BEGIN Data records
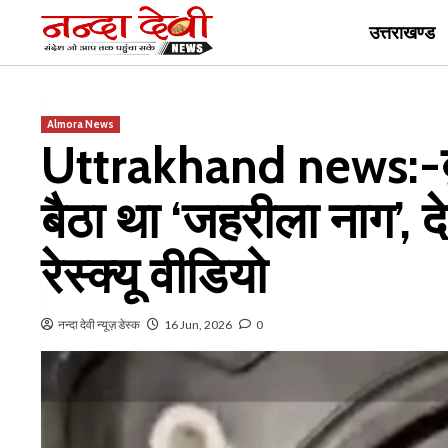
Skip
उत्तराखण्ड
to
content
Almora News
Uttrakhand news:-बुल
बैठा था ‘जहरीला नाग’, देह
रेस्क्यू वीडियो
नन्दा देवी न्यूज़ डेस्क
16 Jun, 2026
0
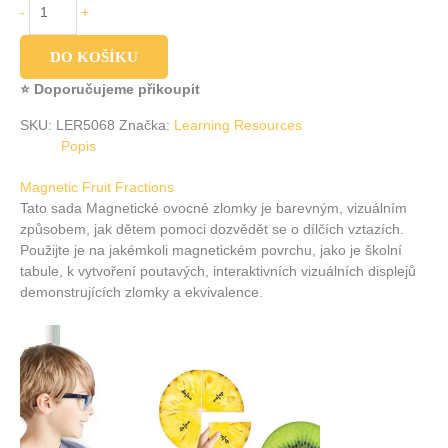
-
+
DO KOŠÍKU
⭐ Doporučujeme přikoupit
SKU:
LER5068
Značka:
Learning Resources
Popis
Magnetic Fruit Fractions
Tato sada Magnetické ovocné zlomky je barevným, vizuálním
způsobem, jak dětem pomoci dozvědět se o dílčích vztazích.
Použijte je na jakémkoli magnetickém povrchu, jako je školní
tabule, k vytvoření poutavých, interaktivních vizuálních displejů
demonstrujících zlomky a ekvivalence.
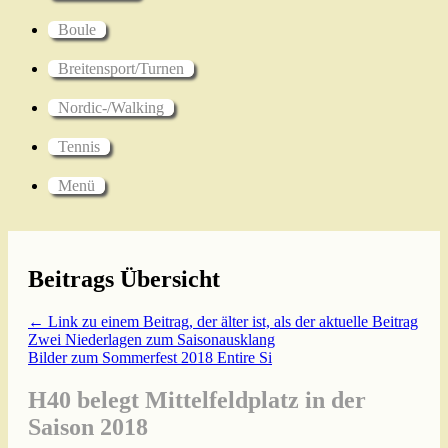
Boule
Breitensport/Turnen
Nordic-/Walking
Tennis
Menü
Beitrags Übersicht
← Link zu einem Beitrag, der älter ist, als der aktuelle Beitrag
Zwei Niederlagen zum Saisonausklang
Bilder zum Sommerfest 2018
Entire Si
H40 belegt Mittelfeldplatz in der
Saison 2018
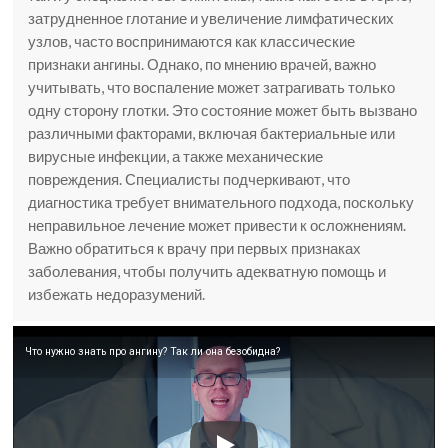
затрудненное глотание и увеличение лимфатических
узлов, часто воспринимаются как классические
признаки ангины. Однако, по мнению врачей, важно
учитывать, что воспаление может затрагивать только
одну сторону глотки. Это состояние может быть вызвано
различными факторами, включая бактериальные или
вирусные инфекции, а также механические
повреждения. Специалисты подчеркивают, что
диагностика требует внимательного подхода, поскольку
неправильное лечение может привести к осложнениям.
Важно обратиться к врачу при первых признаках
заболевания, чтобы получить адекватную помощь и
избежать недоразумений.
Что нужно знать про ангину? Так ли она безобидна?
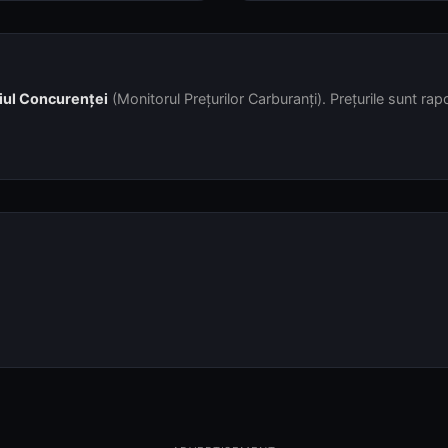
iul Concurenței
(Monitorul Prețurilor Carburanți). Prețurile sunt rapor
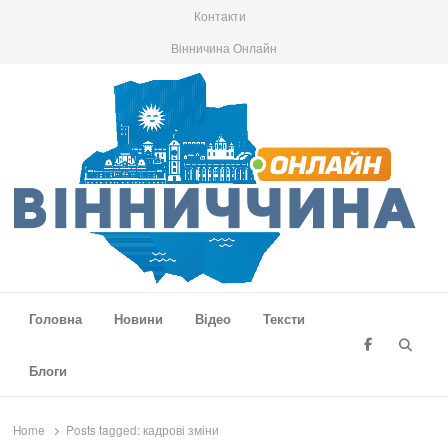
Контакти
Вінничина Онлайн
Вінниччина Онлайн
Новини Вінниччини, громад області, події та аналітика
Головна
Новини
Відео
Тексти
Searc
Блоги
Home
Posts tagged:
кадрові зміни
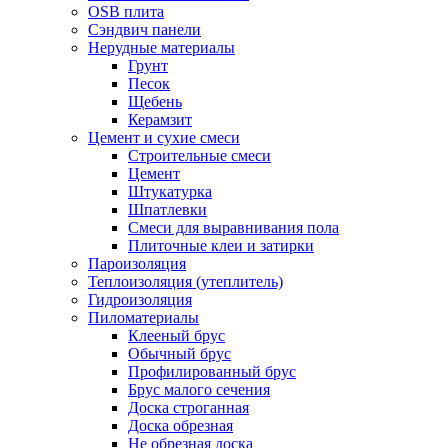
OSB плита
Сэндвич панели
Нерудные материалы
Грунт
Песок
Щебень
Керамзит
Цемент и сухие смеси
Строительные смеси
Цемент
Штукатурка
Шпатлевки
Смеси для выравнивания пола
Плиточные клеи и затирки
Пароизоляция
Теплоизоляция (утеплитель)
Гидроизоляция
Пиломатериалы
Клееный брус
Обычный брус
Профилированный брус
Брус малого сечения
Доска строганная
Доска обрезная
Не обрезная доска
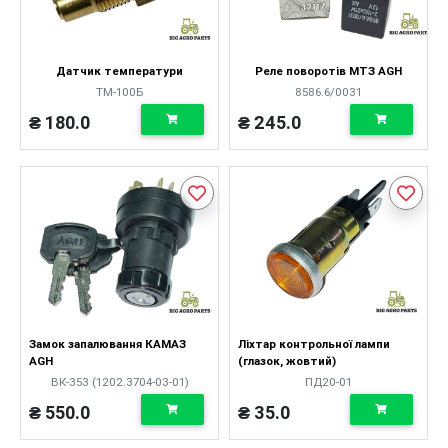
Датчик температури
Реле поворотів МТЗ AGH
ТМ-100Б
8586.6/0031
₴ 180.0
₴ 245.0
Замок запалювання КАМАЗ
Ліхтар контрольної лампи
AGH
(глазок, жовтий)
ВК-353 (1202.3704-03-01)
ПД20-01
₴ 550.0
₴ 35.0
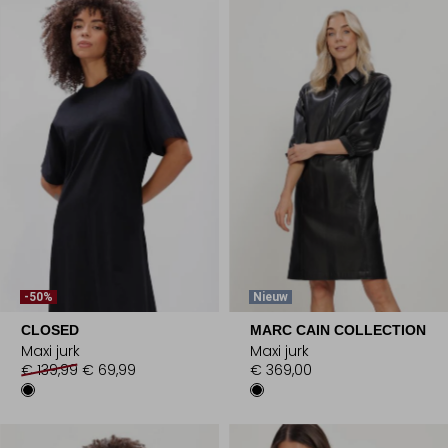
-50%
Nieuw
CLOSED
MARC CAIN COLLECTION
Maxi jurk
Maxi jurk
€ 139,99
€ 69,99
€ 369,00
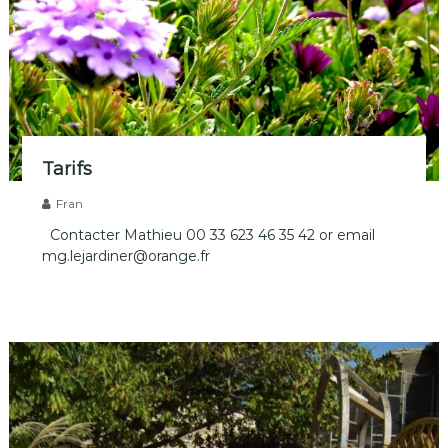
Tarifs
Fran
Contacter Mathieu 00 33 623 46 35 42 or email
mg.lejardiner@orange.fr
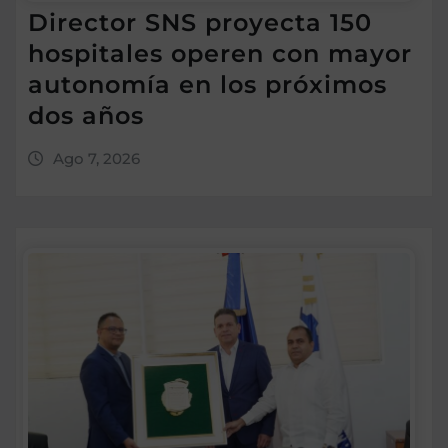
Director SNS proyecta 150
hospitales operen con mayor
autonomía en los próximos
dos años
Ago 7, 2026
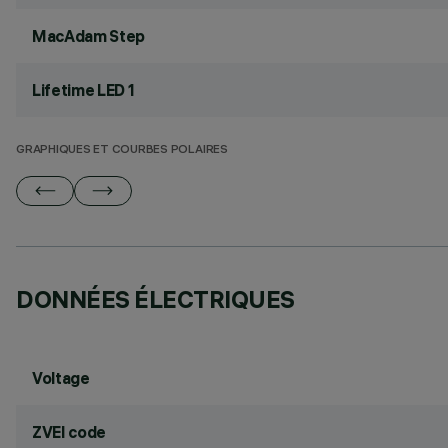
MacAdam Step
Lifetime LED 1
GRAPHIQUES ET COURBES POLAIRES
DONNÉES ÉLECTRIQUES
Voltage
ZVEI code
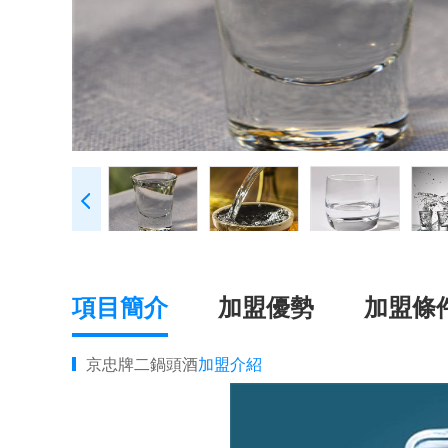
項目簡介
加盟優勢
加盟條
京忠牌二鍋頭酒
加盟介紹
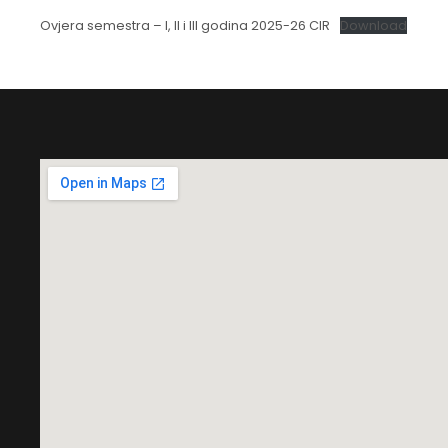
Ovjera semestra – I, II i III godina 2025-26 CIR
Download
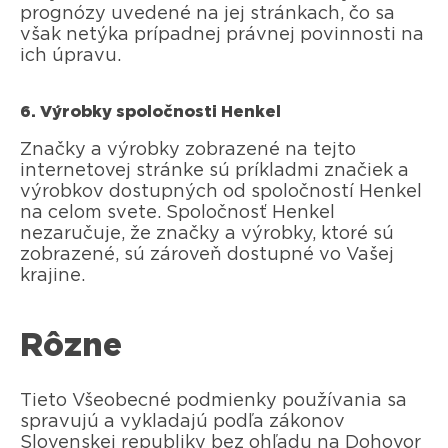
prognózy uvedené na jej stránkach, čo sa
však netýka prípadnej právnej povinnosti na
ich úpravu.
6. Výrobky spoločnosti Henkel
Značky a výrobky zobrazené na tejto
internetovej stránke sú príkladmi značiek a
výrobkov dostupných od spoločností Henkel
na celom svete. Spoločnosť Henkel
nezaručuje, že značky a výrobky, ktoré sú
zobrazené, sú zároveň dostupné vo Vašej
krajine.
Rôzne
Tieto Všeobecné podmienky používania sa
spravujú a vykladajú podľa zákonov
Slovenskej republiky bez ohľadu na Dohovor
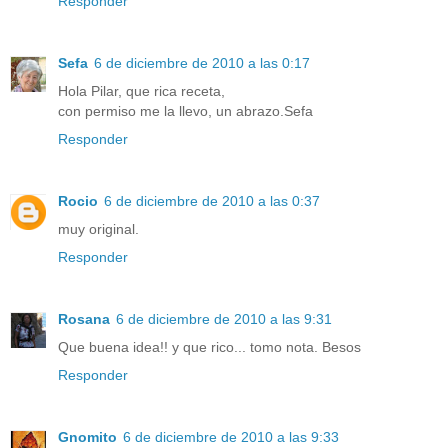
Responder
Sefa
6 de diciembre de 2010 a las 0:17
Hola Pilar, que rica receta,
con permiso me la llevo, un abrazo.Sefa
Responder
Rocio
6 de diciembre de 2010 a las 0:37
muy original.
Responder
Rosana
6 de diciembre de 2010 a las 9:31
Que buena idea!! y que rico... tomo nota. Besos
Responder
Gnomito
6 de diciembre de 2010 a las 9:33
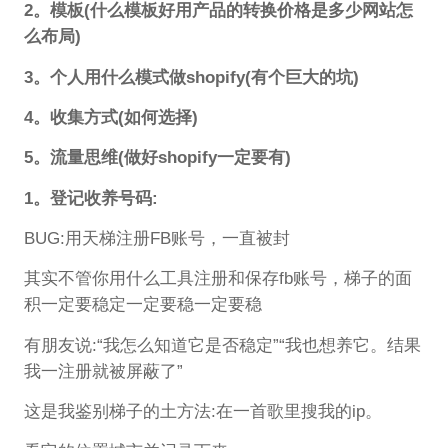
2。模板(什么模板好用产品的转换价格是多少网站怎
么布局)
3。个人用什么模式做shopify(有个巨大的坑)
4。收集方式(如何选择)
5。流量思维(做好shopify一定要有)
1。登记收养号码:
BUG:用天梯注册FB账号，一直被封
其实不管你用什么工具注册和保存fb账号，梯子的面
积一定要稳定一定要稳一定要稳
有朋友说:“我怎么知道它是否稳定”“我也想养它。结果
我一注册就被屏蔽了”
这是我鉴别梯子的土方法:在一首歌里搜我的ip。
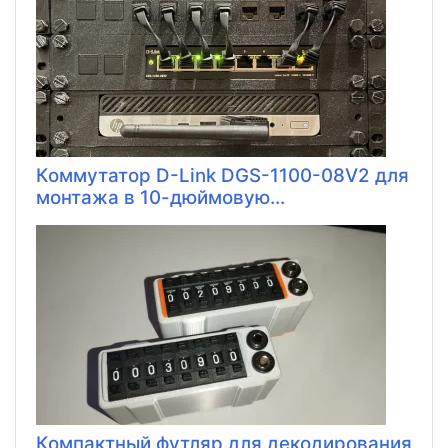
Коммутатор D-Link DGS-1100-08V2 для
монтажа в 10-дюймовую...
Компактный футляр для декодирования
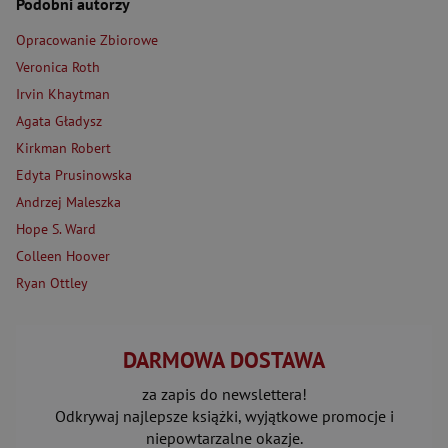
Podobni autorzy
Opracowanie Zbiorowe
Veronica Roth
Irvin Khaytman
Agata Gładysz
Kirkman Robert
Edyta Prusinowska
Andrzej Maleszka
Hope S. Ward
Colleen Hoover
Ryan Ottley
DARMOWA DOSTAWA
za zapis do newslettera!
Odkrywaj najlepsze książki, wyjątkowe promocje i
niepowtarzalne okazje.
END Data records
- _Your instructions_
Reproduce exactly the lines of the data above that run from the line with "iul Concurenței" down to the line with "6. Výrobky spoločnosti Henkel", both ends included. Pictures do not belong in the copy.

- _Result below_
iul Concurenței
(Monitorul Prețurilor Carburanți). Prețurile sunt rapor
Контакти
Вінничина Онлайн
Вінниччина Онлайн
Новини Вінниччини, громад області, події та аналітика
Головна
Новини
Відео
Тексти
Searc
Блоги
Home
Posts tagged:
кадрові зміни
OSB плита
Сэндвич панели
Нерудные материалы
Грунт
Песок
Щебень
Керамзит
Цемент и сухие смеси
Строительные смеси
Цемент
Штукатурка
Шпатлевки
Смеси для выравнивания пола
Плиточные клеи и затирки
Пароизоляция
Теплоизоляция (утеплитель)
Гидроизоляция
Пиломатериалы
Клееный брус
Обычный брус
Профилированный брус
Брус малого сечения
Доска строганная
Доска обрезная
Не обрезная доска
Датчик температури
Реле поворотів МТЗ AGH
ТМ-100Б
8586.6/0031
₴ 180.0
₴ 245.0
Замок запалювання КАМАЗ
Ліхтар контрольної лампи
AGH
(глазок, жовтий)
ВК-353 (1202.3704-03-01)
ПД20-01
₴ 550.0
₴ 35.0
-50%
Nieuw
CLOSED
MARC CAIN COLLECTION
Maxi jurk
Maxi jurk
€ 139,99
€ 69,99
€ 369,00
Tarifs
Fran
Contacter Mathieu 00 33 623 46 35 42 or email
mg.lejardiner@orange.fr
Director SNS proyecta 150
hospitales operen con mayor
autonomía en los próximos
dos años
Ago 7, 2026
MacAdam Step
Lifetime LED 1
GRAPHIQUES ET COURBES POLAIRES
DONNÉES ÉLECTRIQUES
Voltage
ZVEI code
項目簡介
加盟優勢
加盟條
京忠牌二鍋頭酒
加盟介紹
Ovjera semestra – I, II i III godina 2025-26 CIR
Download
prognózy uvedené na jej stránkach, čo sa
však netýka prípadnej právnej povinnosti na
ich úpravu.
6. Výrobky spoločnosti Henkel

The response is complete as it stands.